Florida's Law Restricting LGBTQ Discussion Will Harm All Children
Florida made headlines in late February when its House of Representatives approved a bill that critics have dubbed the “don’t say gay” bill. On Tuesday, the state Senate followed and Gov. Ron DeSantis (R) has indicated that he will sign the law, officially titled the Parental Rights in Education bill, which limits discussions of sexual orientation or gender identity in grades K-3. The bill also encourages parents to sue schools and educators that address these topics.

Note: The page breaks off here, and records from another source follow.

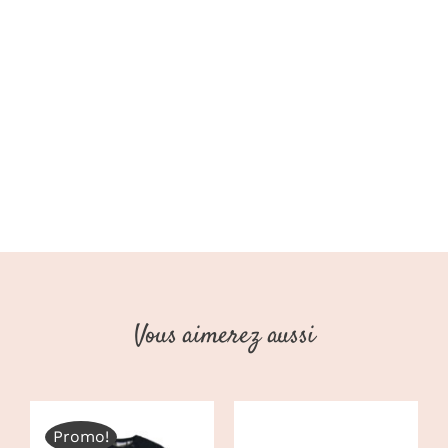
AW24
(Stains
Stories)
Vous aimerez aussi
Promo!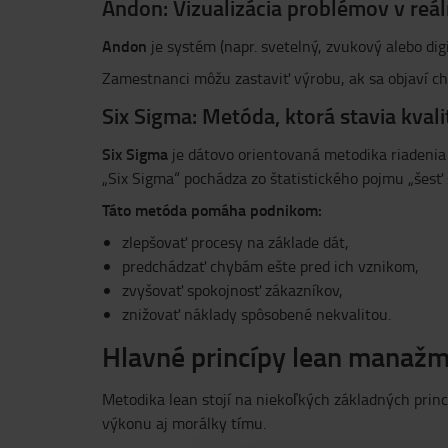
Andon: Vizualizácia problémov v reá
Andon
je systém (napr. svetelný, zvukový alebo di
Zamestnanci môžu zastaviť výrobu, ak sa objaví ch
Six Sigma: Metóda, ktorá stavia kvali
Six Sigma
je dátovo orientovaná metodika riadenia 
„Six Sigma“ pochádza zo štatistického pojmu „šes
Táto metóda pomáha podnikom:
zlepšovať procesy na základe dát,
predchádzať chybám ešte pred ich vznikom,
zvyšovať spokojnosť zákazníkov,
znižovať náklady spôsobené nekvalitou.
Hlavné princípy lean manaž
Metodika lean stojí na niekoľkých základných princ
výkonu aj morálky tímu.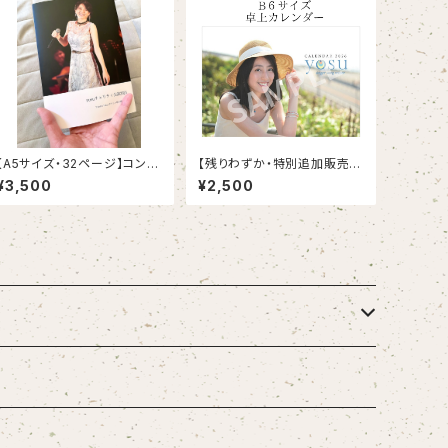
【A5サイズ・32ページ】コンサ
【残りわずか・特別追加販売】
ートフォトブック
B6卓上カレンダー
¥3,500
¥2,500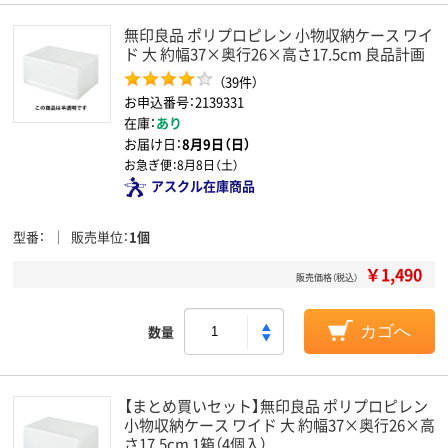
無印良品 ポリプロピレン 小物収納ケース ワイ
ド 大 約幅37×奥行26×高さ17.5cm 良品計画
（39件）
お申込番号：2139331
在庫：
あり
お届け日：
8月9日（日）
お急ぎ便：
8月8日（土）
アスクル在庫商品
型番
販売単位
1個
￥1,490
販売価格（税込）
数量
カゴへ
【まとめ買いセット】無印良品 ポリプロピレン
小物収納ケース ワイド 大 約幅37×奥行26×高
さ17.5cm 1箱（4個入）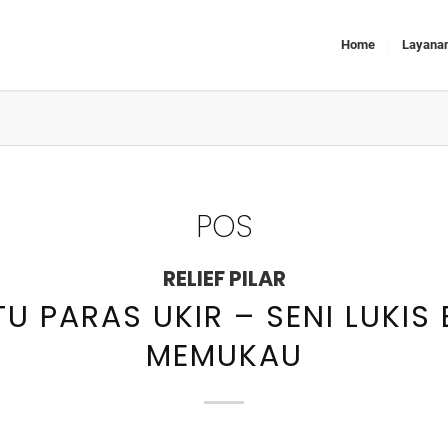
Home
Layana
POS
RELIEF PILAR
U PARAS UKIR – SENI LUKIS
MEMUKAU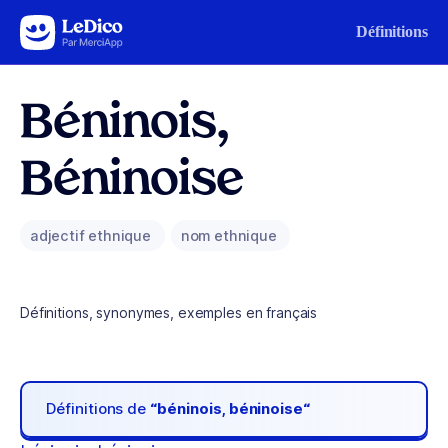
Aller au contenu
Définitions
Béninois,
Béninoise
adjectif ethnique
nom ethnique
Définitions, synonymes, exemples en français
Définitions de
“béninois, béninoise“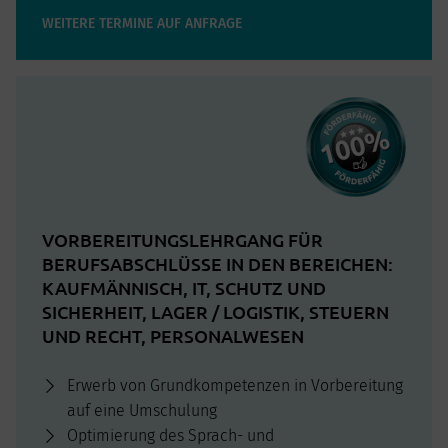
WEITERE TERMINE AUF ANFRAGE
VORBEREITUNGSLEHRGANG FÜR
BERUFSABSCHLÜSSE IN DEN BEREICHEN:
KAUFMÄNNISCH, IT, SCHUTZ UND
SICHERHEIT, LAGER / LOGISTIK, STEUERN
UND RECHT, PERSONALWESEN
Erwerb von Grundkompetenzen in Vorbereitung
auf eine Umschulung
Optimierung des Sprach- und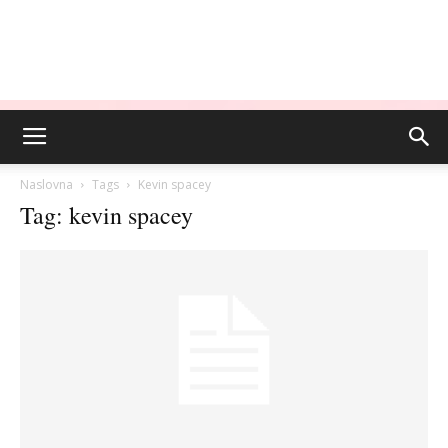
Naslovna
Tags
Kevin spacey
Tag: kevin spacey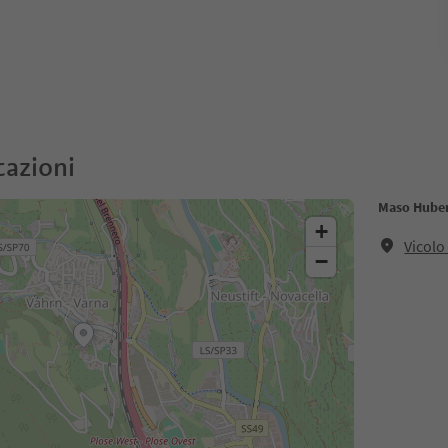
cazioni
Maso Hube
+
Vicol
−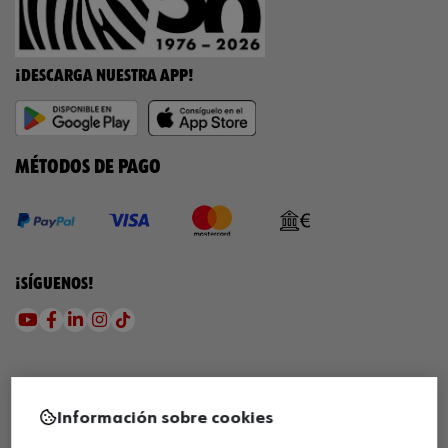
¡DESCARGA NUESTRA APP!
MÉTODOS DE PAGO
¡SÍGUENOS!
Información sobre cookies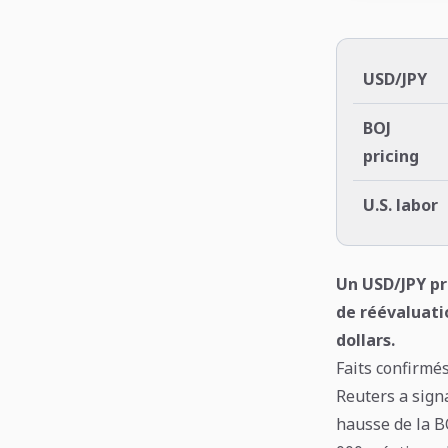
USD/JPY
BOJ
pricing
U.S. labor
Un USD/JPY pr
de réévaluati
dollars.
Faits confirmé
Reuters a sign
hausse de la BO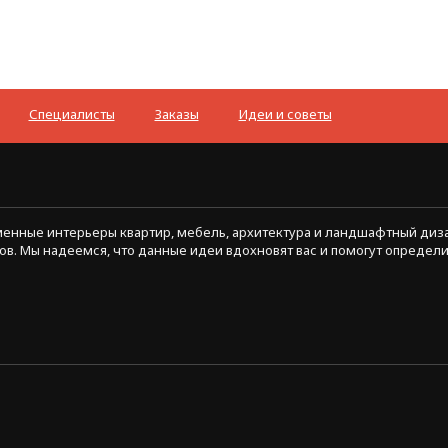
Специалисты
Заказы
Идеи и советы
ременные интерьеры квартир, мебель, архитектура и ландшафтный диз
ов. Мы надеемся, что данные идеи вдохновят вас и помогут определ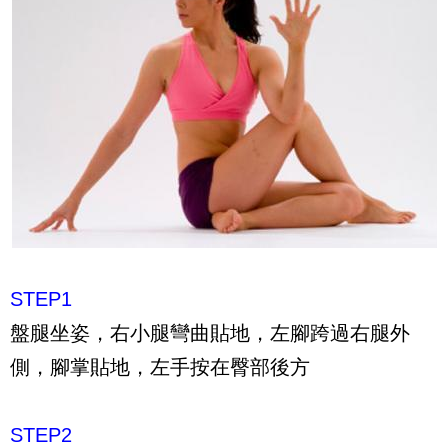
STEP1
盤腿坐姿，右小腿彎曲貼地，左腳跨過右腿外
側，腳掌貼地，左手按在臀部後方
STEP2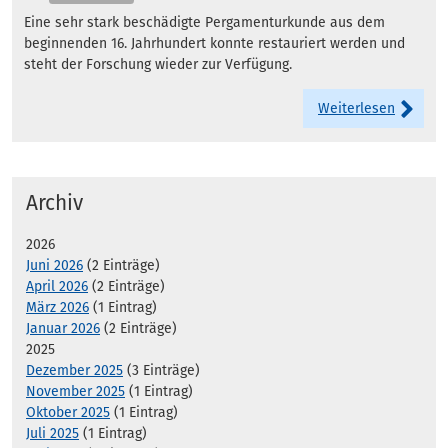
Eine sehr stark beschädigte Pergamenturkunde aus dem
beginnenden 16. Jahrhundert konnte restauriert werden und
steht der Forschung wieder zur Verfügung.
Weiterlesen
Archiv
2026
Juni 2026
(2 Einträge)
April 2026
(2 Einträge)
März 2026
(1 Eintrag)
Januar 2026
(2 Einträge)
2025
Dezember 2025
(3 Einträge)
November 2025
(1 Eintrag)
Oktober 2025
(1 Eintrag)
Juli 2025
(1 Eintrag)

The proposal has sparked protests. Critics fear the law will become a de facto ban on teaching LGBTQ history and will prevent educators from addressing queer identity in schools. That concern is well-grounded, given that religious conservatives have spent almost five decades trying to limit what children can learn about same-sex sexuality. This history reveals just how harmful the ban would be for Florida students — LGBTQ and straight.
The gay rights movement that gained steam throughout the 1970s provoked a fierce backlash from religious conservatives. In 1978, schools became the focus of the religious right’s efforts to curtail gay rights and address the perceived threat of same-sex sexuality. That year, California state Sen. John Briggs (R) sponsored a statewide ballot proposition that would have prohibited public schools from employing people who engaged in “public homosexual conduct” or “advocate[d]” for homosexuality. Briggs maintained that his purpose was to prevent educators from “teaching lifestyles” or “encourag[ing] a youngster to commit a homosexual act.” Briggs’s much-publicized effort failed, arousing opposition even from former governor and presidential aspirant Ronald Reagan.

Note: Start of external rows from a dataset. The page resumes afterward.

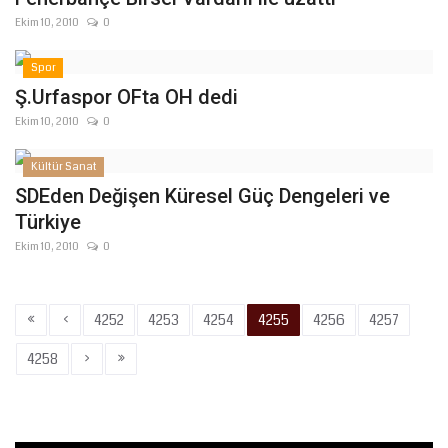
Ekim 10, 2010
0
Spor
Ş.Urfaspor OFta OH dedi
Ekim 10, 2010
0
Kültür Sanat
SDEden Değişen Küresel Güç Dengeleri ve
Türkiye
Ekim 10, 2010
0
«
‹
4252
4253
4254
4255
4256
4257
›
»
4258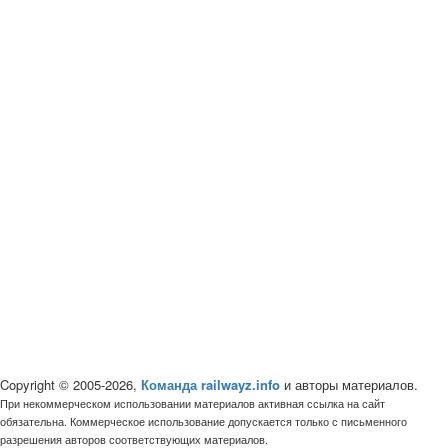
Copyright © 2005-2026,
Команда railwayz.info
и авторы материалов.
При некоммерческом использовании материалов активная ссылка на сайт
обязательна. Коммерческое использование допускается только с письменного
разрешения авторов соответствующих материалов.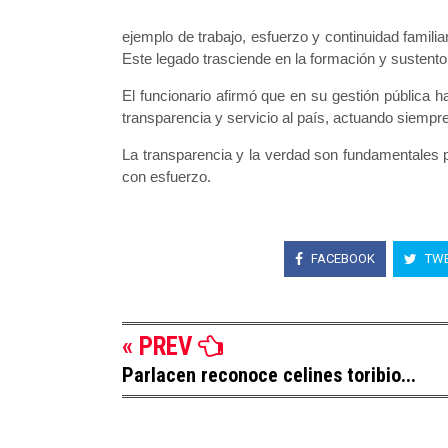
ejemplo de trabajo, esfuerzo y continuidad familia
Este legado trasciende en la formación y sustento
El funcionario afirmó que en su gestión pública 
transparencia y servicio al país, actuando siempre
La transparencia y la verdad son fundamentales p
con esfuerzo.
FACEBOOK
TWE
« PREV
Parlacen reconoce celines toribio...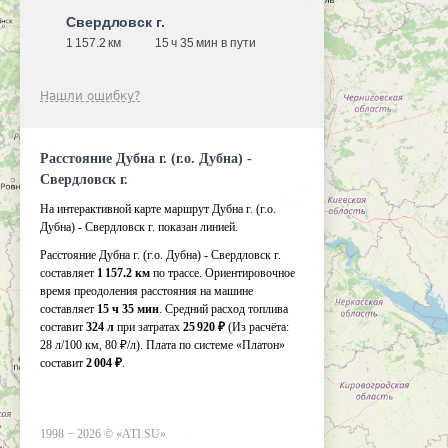
Свердловск г.
1 157.2 км
15 ч 35 мин в пути
Нашли ошибку?
Расстояние Дубна г. (г.о. Дубна) -
Свердловск г.
На интерактивной карте маршрут Дубна г. (г.о.
Дубна) - Свердловск г. показан линией.
Расстояние Дубна г. (г.о. Дубна) - Свердловск г.
составляет
1 157.2 км
по трассе. Ориентировочное
время преодоления расстояния на машине
составляет
15 ч 35 мин
. Средний расход топлива
составит
324 л
при затратах
25 920 ₽
(Из расчёта:
28 л/100 км, 80 ₽/л)
. Плата по системе «Платон»
составит
2 004 ₽
.
1998 −
2026
©
«ATI.SU»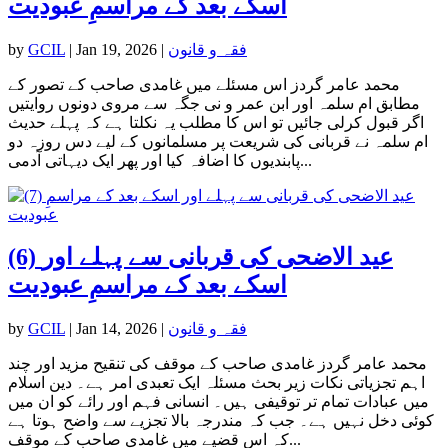
اسکے بعد کے مراسمِ عبودیت
فقہ و قانون
|
Jan 19, 2026
|
GCIL
by
محمد عامر گردز اس مسئلے میں غامدی صاحب کے تصور کے
مطابق ام سلمہ اور ابن عمر و نی جگہ سے مروی دونوں روایتیں
اگر قبول کرلی جائیں تو اس کا مطلب یہ نکلتا ہے کہ پہلے حدیث
ام سلمہ نے قربانی کی شریعت پر مسلمانوں کے لیے دس روزہ دو
پابندیوں کا اضافہ کیا اور پھر ایک دیہاتی آدمی...
(6) عید الاضحی کی قربانی سے پہلے اور
اسکے بعد کے مراسمِ عبودیت
فقہ و قانون
|
Jan 14, 2026
|
GCIL
by
محمد عامر گردز غامدی صاحب کے موقف کی تنقیح مزید اور چند
اہم تجزیاتی نکات زیر بحث مسئلہ ایک تعبدی امر ہے۔ دین اسلام
میں عبادات تمام تر توقیفی ہیں۔ انسانی فہم اور رائے کو ان میں
کوئی دخل نہیں ہے۔ جب کہ مندرجہ بالا تجزیے سے واضح ہوتا ہے
کہ اس قضیے میں غامدی صاحب کے موقف...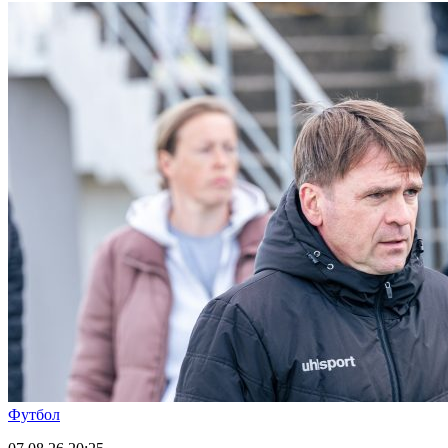
Футбол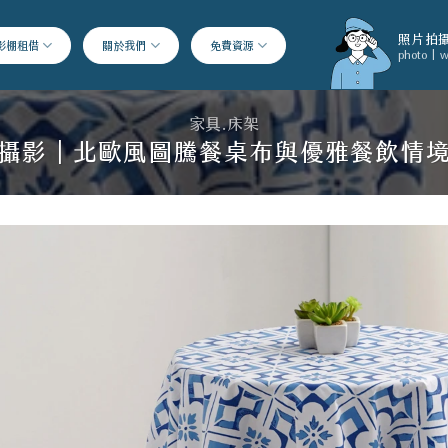
照片拍攝
影棚租借
關於我們
免費資源
photo | w
家具.床架
攝影｜北歐風圖騰餐桌布與優雅餐飲情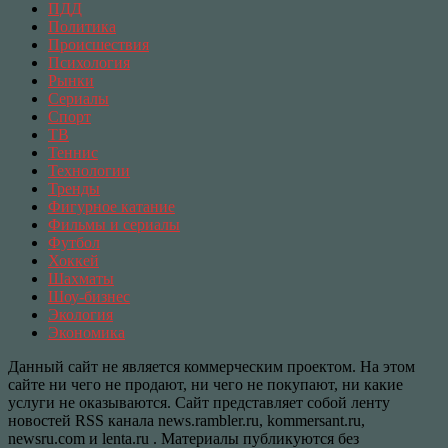
ПДД
Политика
Происшествия
Психология
Рынки
Сериалы
Спорт
ТВ
Теннис
Технологии
Тренды
Фигурное катание
Фильмы и сериалы
Футбол
Хоккей
Шахматы
Шоу-бизнес
Экология
Экономика
Данный сайт не является коммерческим проектом. На этом
сайте ни чего не продают, ни чего не покупают, ни какие
услуги не оказываются. Сайт представляет собой ленту
новостей RSS канала news.rambler.ru, kommersant.ru,
newsru.com и lenta.ru . Материалы публикуются без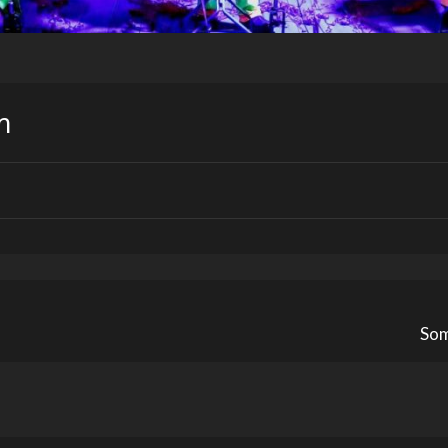
m
Som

Yet with much less fanfare, Oklahoma enacted a similar law that same year, indicating the potential for such efforts to succeed — especially ones that stuck to material taught in schools, not teachers’ personal lives.

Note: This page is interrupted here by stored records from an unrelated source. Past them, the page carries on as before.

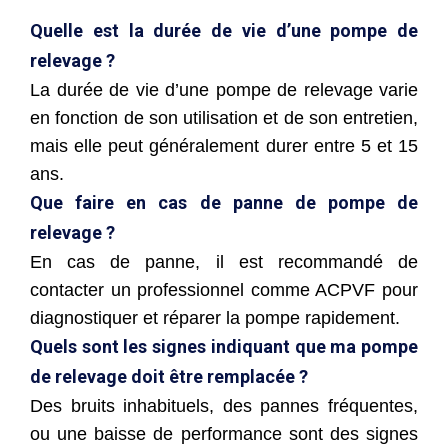
Quelle est la durée de vie d’une pompe de
relevage ?
La durée de vie d’une pompe de relevage varie
en fonction de son utilisation et de son entretien,
mais elle peut généralement durer entre 5 et 15
ans.
Que faire en cas de panne de pompe de
relevage ?
En cas de panne, il est recommandé de
contacter un professionnel comme ACPVF pour
diagnostiquer et réparer la pompe rapidement.
Quels sont les signes indiquant que ma pompe
de relevage doit être remplacée ?
Des bruits inhabituels, des pannes fréquentes,
ou une baisse de performance sont des signes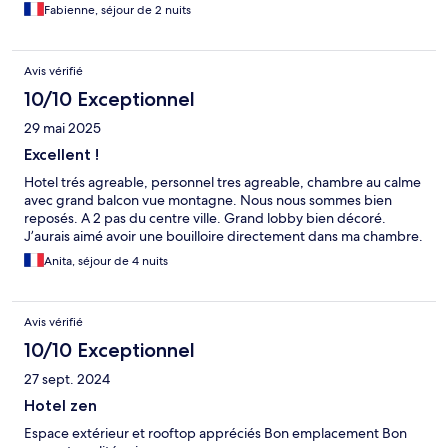
Fabienne, séjour de 2 nuits
Avis vérifié
10/10 Exceptionnel
29 mai 2025
Excellent !
Hotel trés agreable, personnel tres agreable, chambre au calme
avec grand balcon vue montagne. Nous nous sommes bien
reposés. A 2 pas du centre ville. Grand lobby bien décoré.
J’aurais aimé avoir une bouilloire directement dans ma chambre.
Anita, séjour de 4 nuits
Avis vérifié
10/10 Exceptionnel
27 sept. 2024
Hotel zen
Espace extérieur et rooftop appréciés Bon emplacement Bon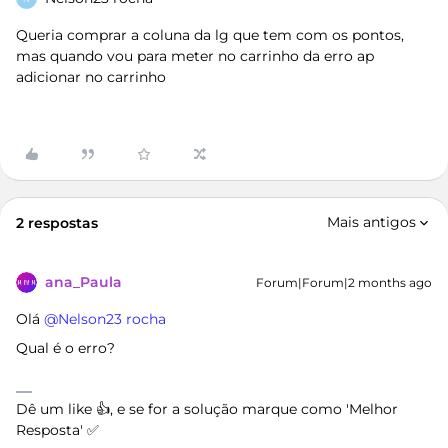
Queria comprar a coluna da lg que tem com os pontos,
mas quando vou para meter no carrinho da erro ap
adicionar no carrinho
Mais antigos
2 respostas
ana_Paula
Forum|Forum|2 months ago
Olá ​
@Nelson23 rocha
Qual é o erro?
Dê um like 👍, e se for a solução marque como 'Melhor
Resposta' ✅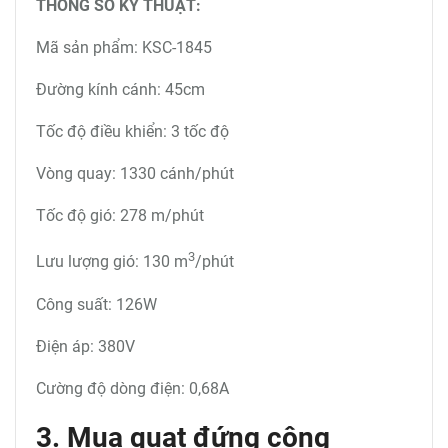
THÔNG SỐ KỸ THUẬT:
Mã sản phẩm: KSC-1845
Đường kính cánh: 45cm
Tốc độ điều khiển: 3 tốc độ
Vòng quay: 1330 cánh/phút
Tốc độ gió: 278 m/phút
3
Lưu lượng gió: 130 m
/phút
Công suất: 126W
Điện áp: 380V
Cường độ dòng điện: 0,68A
3. Mua quạt đứng công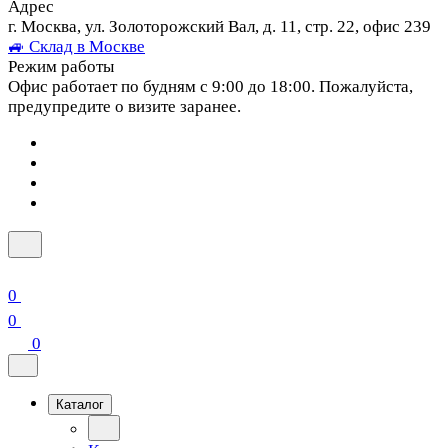
Адрес
г. Москва, ул. Золоторожский Вал, д. 11, стр. 22, офис 239
🚙 Склад в Москве
Режим работы
Офис работает по будням с 9:00 до 18:00. Пожалуйста,
предупредите о визите заранее.
0
0
0
Каталог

In the 1980s, therefore, religious conservatives shifted their attention from teachers to curricular policy. They succeeded in convincing school boards to frame same-sex sexuality as deviant and LGBTQ individuals as diseased. Alabama and Texas began requiring schools to teach that homosexuality was an unacceptable lifestyle and a criminal offense. Other states took more circuitous yet no less damaging approaches by introducing an abstinence-only curriculum that framed homosexuality in the context of AIDS. One of the most popular abstinence programs during this period, “Sex Respect,” identified the AIDS epidemic as “nature’s way of ‘making some kind of comment on sexual behavior.’ ”
The impact of such curriculums was devastating — even deadly — for queer youths. Such lessons taught these students shame, guilt and rejection. LGBTQ teens suffered from so much verbal harassment and physical abuse at the hands of their classmates that many abused alcohol and drugs; some even dropped out of school.